For my first conversation, I chose the roles of follower and opposer to practice. I am mostly comfortable as a bystander and a mover. I usually play the role of bystander, and in that role sometimes I bring information into the conversation that moves it in a new direction, making me a mover. Bystanding is also the best place for me to be able to create humor, which is what I usually like to contribute to a conversation. I find following to be a bit boring and I only oppose when I feel I must because I do not like confrontation, and I’m a little insecure.
            The conversation consisted of about seven students-colleagues in my gender studies class at MIT. We were having drinks at a bar after class. I was nervous about opposing so I chose to follow at first. The two modes I used to follow were hyperbolic humor to validate a point someone else had made or extreme enthusiasm to agree. Regarding the latter, I kept my ear open for things that I found profound or “mind-blowing” so that I could harness my excitement as a follower. This was not that hard because I have had no formal education in feminism or gender studies, so I found much of the conversation to genuinely enlightening.
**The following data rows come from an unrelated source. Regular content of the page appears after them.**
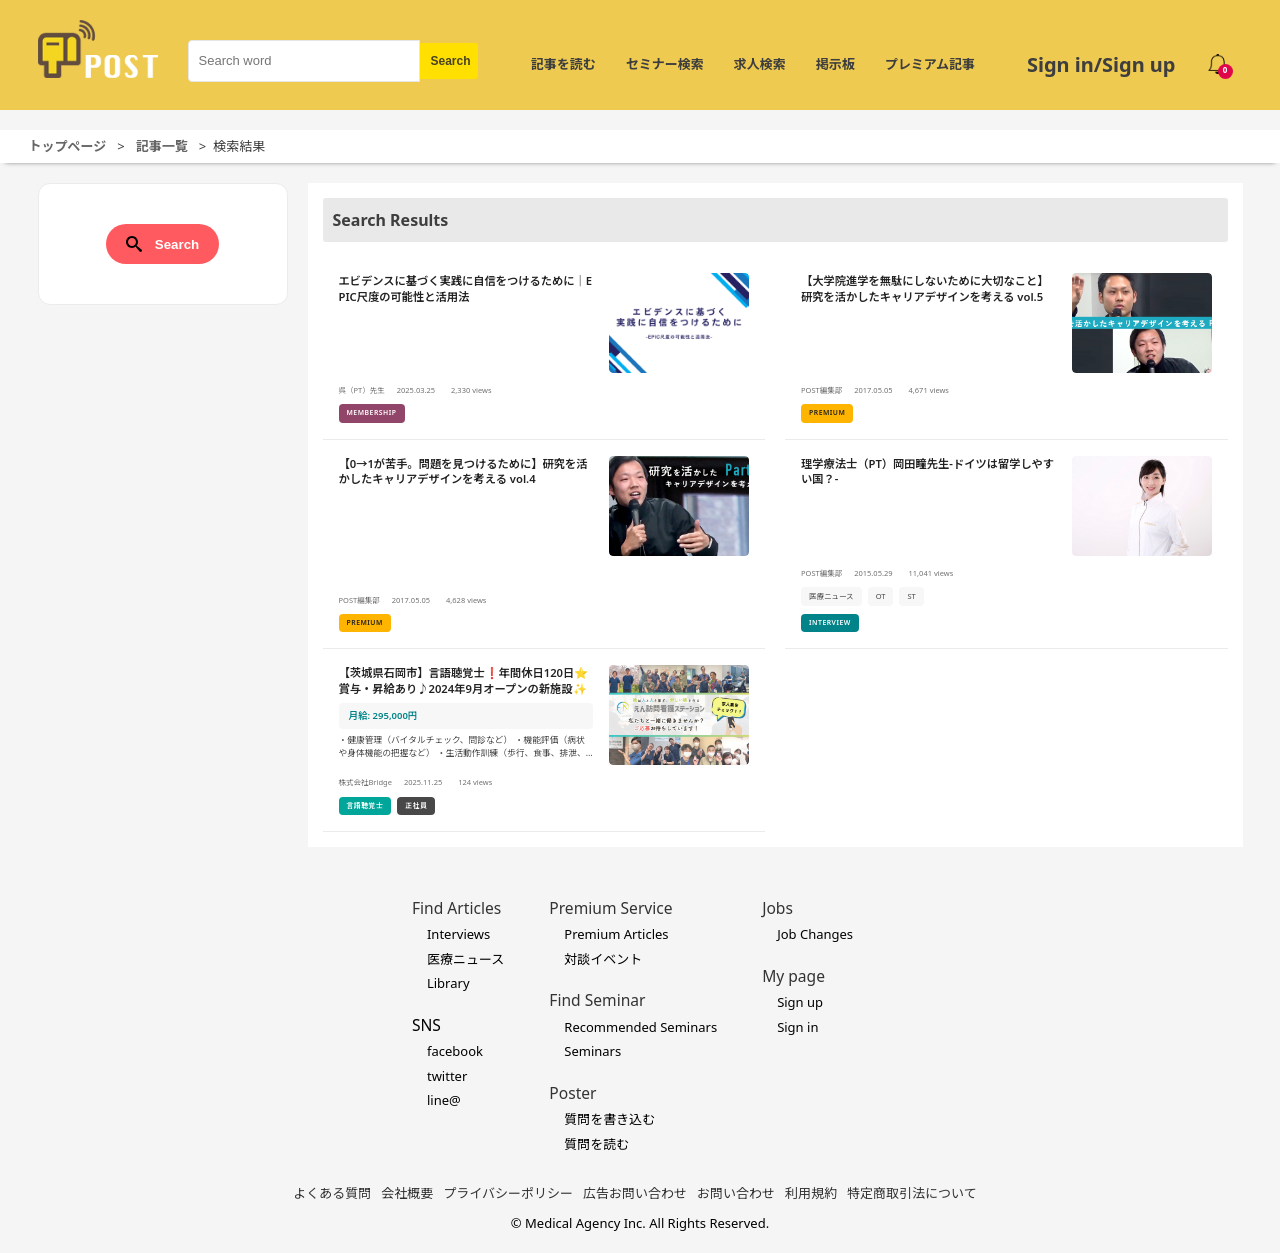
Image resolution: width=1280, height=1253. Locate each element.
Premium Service (610, 908)
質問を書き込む (609, 1119)
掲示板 (835, 64)
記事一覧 (162, 146)
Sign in (797, 1027)
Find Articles (456, 908)
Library (448, 983)
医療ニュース (465, 959)
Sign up (800, 1002)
            I was very nervous to be an opposer for the reason just stated – a lack of knowledge on the topic. I may have cheated here. Instead of bringing up contradictory information or perspectives, I logged as much as I could of what everyone was saying and waited for them to contradict themselves. I was only able to do it once. I’m not sure it’s a helpful way to oppose because it shifts the focus of the conversation from the topic to the speaker. After I made the observation, which was funny, I realized it was my responsibility to immediately move the discussion back to the topic at hand. As a side note, I heard a line in the new Star Wars movie that I have used to oppose in other conversations. The line is, “I find that answer vague and unconvincing.” It has been useful and I plan to keep using it as I try to get better at opposing.
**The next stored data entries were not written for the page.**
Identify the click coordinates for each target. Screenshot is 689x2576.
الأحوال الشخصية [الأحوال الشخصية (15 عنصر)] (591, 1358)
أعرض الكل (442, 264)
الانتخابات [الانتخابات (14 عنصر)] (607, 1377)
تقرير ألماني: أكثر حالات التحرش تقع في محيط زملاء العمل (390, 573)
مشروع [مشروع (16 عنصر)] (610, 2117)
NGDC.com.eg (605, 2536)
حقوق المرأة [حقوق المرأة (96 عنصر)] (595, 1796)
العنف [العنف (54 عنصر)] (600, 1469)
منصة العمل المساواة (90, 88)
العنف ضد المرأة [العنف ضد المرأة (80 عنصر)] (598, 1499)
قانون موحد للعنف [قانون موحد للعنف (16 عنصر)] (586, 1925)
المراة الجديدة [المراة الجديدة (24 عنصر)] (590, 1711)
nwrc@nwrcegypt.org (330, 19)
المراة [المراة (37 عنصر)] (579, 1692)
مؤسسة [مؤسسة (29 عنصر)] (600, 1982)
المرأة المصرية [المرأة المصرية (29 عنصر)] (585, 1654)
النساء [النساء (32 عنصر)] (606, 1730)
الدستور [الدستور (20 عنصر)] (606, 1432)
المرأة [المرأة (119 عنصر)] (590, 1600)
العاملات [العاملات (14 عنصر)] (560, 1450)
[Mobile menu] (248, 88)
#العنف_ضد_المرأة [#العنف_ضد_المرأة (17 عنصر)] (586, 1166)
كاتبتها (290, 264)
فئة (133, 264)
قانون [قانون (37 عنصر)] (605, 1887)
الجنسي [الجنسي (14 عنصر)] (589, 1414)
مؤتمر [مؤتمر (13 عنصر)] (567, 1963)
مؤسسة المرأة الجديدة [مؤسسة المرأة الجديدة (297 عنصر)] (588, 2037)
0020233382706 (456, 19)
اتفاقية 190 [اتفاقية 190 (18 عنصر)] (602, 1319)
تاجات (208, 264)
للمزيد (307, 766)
            My second conversation was with my mom. We had a discussion / debate about the legalization of marijuana. I shared with her the model with her in a text picture beforehand. The focus on the model sort of bookended the conversation. It was turning into a very productive discussion, and I wanted to let it go naturally without putting the breaks on too often to analyze which roles we were fulfilling, but I did do a recap at the end and congratulated my mom for being so flexible. We came to the conclusion, together, that decriminalizing recreational marijuana by using a small fine should be done prior to completely legalizing it. I don’t actually agree with this, but it allowed us to end in a great place.
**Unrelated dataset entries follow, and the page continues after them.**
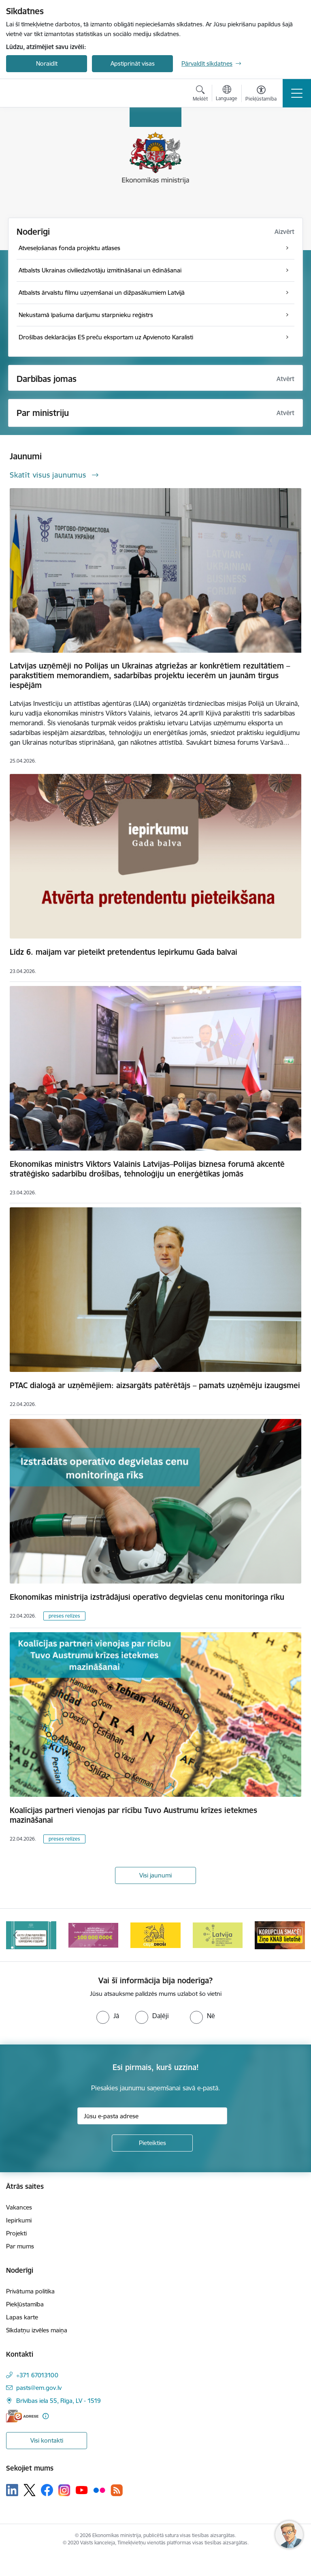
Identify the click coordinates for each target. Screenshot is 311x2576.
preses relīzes (64, 1616)
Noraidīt (47, 63)
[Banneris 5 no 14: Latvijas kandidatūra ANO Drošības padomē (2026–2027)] (218, 1934)
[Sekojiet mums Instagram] (64, 2490)
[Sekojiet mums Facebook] (47, 2490)
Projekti (16, 2233)
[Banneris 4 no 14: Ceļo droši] (155, 1934)
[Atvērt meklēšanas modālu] (200, 94)
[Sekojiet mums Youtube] (82, 2490)
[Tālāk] (295, 1935)
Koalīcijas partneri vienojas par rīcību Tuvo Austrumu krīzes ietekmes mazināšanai (133, 1815)
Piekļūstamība (25, 2304)
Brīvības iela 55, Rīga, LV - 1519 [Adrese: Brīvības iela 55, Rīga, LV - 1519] (58, 2401)
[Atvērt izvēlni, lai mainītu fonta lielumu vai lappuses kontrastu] (261, 94)
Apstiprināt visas (133, 63)
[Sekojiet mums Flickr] (99, 2490)
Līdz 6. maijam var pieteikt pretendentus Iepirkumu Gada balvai (123, 952)
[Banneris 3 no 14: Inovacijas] (93, 1934)
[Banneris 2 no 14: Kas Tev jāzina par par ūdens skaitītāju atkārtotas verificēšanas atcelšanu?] (31, 1934)
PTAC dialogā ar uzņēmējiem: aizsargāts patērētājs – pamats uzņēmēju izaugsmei (155, 1385)
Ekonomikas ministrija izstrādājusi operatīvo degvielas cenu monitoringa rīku (147, 1597)
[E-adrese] (22, 2416)
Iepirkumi (19, 2220)
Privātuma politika (30, 2291)
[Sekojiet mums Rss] (117, 2490)
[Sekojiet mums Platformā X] (29, 2490)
            My third conversation was with my best friend from high school. We discuss politics often, and every time I feel like I’m walking through a minefield, but none have ever gone off. We were having dinner, just us, and he brought up politics in a super inflammatory way. Eventually, BLM came up and I had an impossible time getting things back on track. Statements like “it’s ok to be pro-police and pro-BLM” did not calm him down. He is a state-prosecutor by trade, and five police have been shot in the last year, one in which the shooter mentioned BLM in an angry non-coherent rant. His emotional investment in the issue made it impossible to work with. He left the conversation in a fit. Our friendship was repaired a few days later via text. He is a closet white-supremacist and ammo-sexual, so I’m not sure we’ll ever find common ground. Ideological discussion may prove to heavy for the friendship and require termination.